(Stored items)
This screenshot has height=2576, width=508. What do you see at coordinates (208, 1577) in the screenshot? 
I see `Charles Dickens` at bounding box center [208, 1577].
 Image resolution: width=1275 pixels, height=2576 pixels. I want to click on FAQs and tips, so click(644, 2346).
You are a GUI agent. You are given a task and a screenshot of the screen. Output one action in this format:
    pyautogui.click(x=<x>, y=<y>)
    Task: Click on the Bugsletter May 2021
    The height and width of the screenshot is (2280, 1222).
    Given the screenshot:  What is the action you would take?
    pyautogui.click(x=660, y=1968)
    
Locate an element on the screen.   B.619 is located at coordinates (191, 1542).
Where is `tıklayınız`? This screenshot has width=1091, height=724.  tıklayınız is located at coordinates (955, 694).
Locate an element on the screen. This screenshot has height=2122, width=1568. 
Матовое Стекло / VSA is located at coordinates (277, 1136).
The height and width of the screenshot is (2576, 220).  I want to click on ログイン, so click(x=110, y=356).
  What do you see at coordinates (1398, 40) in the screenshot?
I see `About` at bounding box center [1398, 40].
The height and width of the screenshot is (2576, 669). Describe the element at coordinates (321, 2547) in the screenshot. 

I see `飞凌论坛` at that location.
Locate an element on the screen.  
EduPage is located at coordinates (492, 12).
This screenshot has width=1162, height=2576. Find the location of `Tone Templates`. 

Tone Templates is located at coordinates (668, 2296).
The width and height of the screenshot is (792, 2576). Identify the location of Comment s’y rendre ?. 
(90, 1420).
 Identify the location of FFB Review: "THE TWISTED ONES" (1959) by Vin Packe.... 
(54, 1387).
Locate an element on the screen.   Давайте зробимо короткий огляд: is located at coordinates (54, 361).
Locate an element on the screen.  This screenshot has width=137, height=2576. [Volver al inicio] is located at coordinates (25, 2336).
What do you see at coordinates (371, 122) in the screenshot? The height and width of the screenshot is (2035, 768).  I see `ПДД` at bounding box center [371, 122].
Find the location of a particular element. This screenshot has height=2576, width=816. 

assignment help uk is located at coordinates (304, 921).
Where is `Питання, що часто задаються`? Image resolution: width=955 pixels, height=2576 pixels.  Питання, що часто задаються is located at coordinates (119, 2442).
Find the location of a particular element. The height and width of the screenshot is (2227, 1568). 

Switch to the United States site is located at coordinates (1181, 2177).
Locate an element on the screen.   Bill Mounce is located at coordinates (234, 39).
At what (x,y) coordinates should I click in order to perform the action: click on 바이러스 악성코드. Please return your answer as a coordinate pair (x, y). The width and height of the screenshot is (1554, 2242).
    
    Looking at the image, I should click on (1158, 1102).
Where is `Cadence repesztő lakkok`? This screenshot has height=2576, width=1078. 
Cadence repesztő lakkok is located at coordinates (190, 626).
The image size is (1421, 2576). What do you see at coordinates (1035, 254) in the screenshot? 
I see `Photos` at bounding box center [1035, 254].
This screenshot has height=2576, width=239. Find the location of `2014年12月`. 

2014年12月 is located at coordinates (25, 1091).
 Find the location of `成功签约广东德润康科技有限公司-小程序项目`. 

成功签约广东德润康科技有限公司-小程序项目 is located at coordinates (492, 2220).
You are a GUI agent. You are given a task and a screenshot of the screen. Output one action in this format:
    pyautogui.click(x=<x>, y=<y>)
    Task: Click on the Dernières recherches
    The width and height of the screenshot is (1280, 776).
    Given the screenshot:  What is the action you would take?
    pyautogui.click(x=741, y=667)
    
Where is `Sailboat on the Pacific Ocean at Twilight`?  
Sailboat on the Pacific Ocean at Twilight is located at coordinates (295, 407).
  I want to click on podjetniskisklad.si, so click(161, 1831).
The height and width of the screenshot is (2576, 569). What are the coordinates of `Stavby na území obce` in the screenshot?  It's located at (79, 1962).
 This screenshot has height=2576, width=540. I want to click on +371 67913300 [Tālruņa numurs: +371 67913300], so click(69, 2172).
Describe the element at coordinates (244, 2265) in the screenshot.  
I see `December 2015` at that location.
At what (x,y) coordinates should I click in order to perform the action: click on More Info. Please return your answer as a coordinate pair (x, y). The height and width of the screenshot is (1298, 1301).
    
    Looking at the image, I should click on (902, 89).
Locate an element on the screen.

TO DO> Starting at the first entry and ending at the last, reproduce each one exactly.

SOLUTION TO THIS TASK>
This screenshot has height=2576, width=508. What do you see at coordinates (208, 1577) in the screenshot? 
I see `Charles Dickens` at bounding box center [208, 1577].
 Image resolution: width=1275 pixels, height=2576 pixels. I want to click on FAQs and tips, so click(644, 2346).
You are a GUI agent. You are given a task and a screenshot of the screen. Output one action in this format:
    pyautogui.click(x=<x>, y=<y>)
    Task: Click on the Bugsletter May 2021
    The height and width of the screenshot is (2280, 1222).
    Given the screenshot:  What is the action you would take?
    pyautogui.click(x=660, y=1968)
    
Locate an element on the screen.   B.619 is located at coordinates (191, 1542).
Where is `tıklayınız`? This screenshot has width=1091, height=724.  tıklayınız is located at coordinates (955, 694).
Locate an element on the screen. This screenshot has height=2122, width=1568. 
Матовое Стекло / VSA is located at coordinates (277, 1136).
The height and width of the screenshot is (2576, 220).  I want to click on ログイン, so click(x=110, y=356).
  What do you see at coordinates (1398, 40) in the screenshot?
I see `About` at bounding box center [1398, 40].
The height and width of the screenshot is (2576, 669). Describe the element at coordinates (321, 2547) in the screenshot. 

I see `飞凌论坛` at that location.
Locate an element on the screen.  
EduPage is located at coordinates (492, 12).
This screenshot has width=1162, height=2576. Find the location of `Tone Templates`. 

Tone Templates is located at coordinates (668, 2296).
The width and height of the screenshot is (792, 2576). Identify the location of Comment s’y rendre ?. 
(90, 1420).
 Identify the location of FFB Review: "THE TWISTED ONES" (1959) by Vin Packe.... 
(54, 1387).
Locate an element on the screen.   Давайте зробимо короткий огляд: is located at coordinates (54, 361).
Locate an element on the screen.  This screenshot has width=137, height=2576. [Volver al inicio] is located at coordinates (25, 2336).
What do you see at coordinates (371, 122) in the screenshot? The height and width of the screenshot is (2035, 768).  I see `ПДД` at bounding box center [371, 122].
Find the location of a particular element. This screenshot has height=2576, width=816. 

assignment help uk is located at coordinates (304, 921).
Where is `Питання, що часто задаються`? Image resolution: width=955 pixels, height=2576 pixels.  Питання, що часто задаються is located at coordinates (119, 2442).
Find the location of a particular element. The height and width of the screenshot is (2227, 1568). 

Switch to the United States site is located at coordinates (1181, 2177).
Locate an element on the screen.   Bill Mounce is located at coordinates (234, 39).
At what (x,y) coordinates should I click in order to perform the action: click on 바이러스 악성코드. Please return your answer as a coordinate pair (x, y). The width and height of the screenshot is (1554, 2242).
    
    Looking at the image, I should click on (1158, 1102).
Where is `Cadence repesztő lakkok`? This screenshot has height=2576, width=1078. 
Cadence repesztő lakkok is located at coordinates (190, 626).
The image size is (1421, 2576). What do you see at coordinates (1035, 254) in the screenshot? 
I see `Photos` at bounding box center [1035, 254].
This screenshot has height=2576, width=239. Find the location of `2014年12月`. 

2014年12月 is located at coordinates (25, 1091).
 Find the location of `成功签约广东德润康科技有限公司-小程序项目`. 

成功签约广东德润康科技有限公司-小程序项目 is located at coordinates (492, 2220).
You are a GUI agent. You are given a task and a screenshot of the screen. Output one action in this format:
    pyautogui.click(x=<x>, y=<y>)
    Task: Click on the Dernières recherches
    The width and height of the screenshot is (1280, 776).
    Given the screenshot:  What is the action you would take?
    pyautogui.click(x=741, y=667)
    
Where is `Sailboat on the Pacific Ocean at Twilight`?  
Sailboat on the Pacific Ocean at Twilight is located at coordinates (295, 407).
  I want to click on podjetniskisklad.si, so click(161, 1831).
The height and width of the screenshot is (2576, 569). What are the coordinates of `Stavby na území obce` in the screenshot?  It's located at (79, 1962).
 This screenshot has height=2576, width=540. I want to click on +371 67913300 [Tālruņa numurs: +371 67913300], so click(69, 2172).
Describe the element at coordinates (244, 2265) in the screenshot.  
I see `December 2015` at that location.
At what (x,y) coordinates should I click in order to perform the action: click on More Info. Please return your answer as a coordinate pair (x, y). The height and width of the screenshot is (1298, 1301).
    
    Looking at the image, I should click on (902, 89).
Locate an element on the screen.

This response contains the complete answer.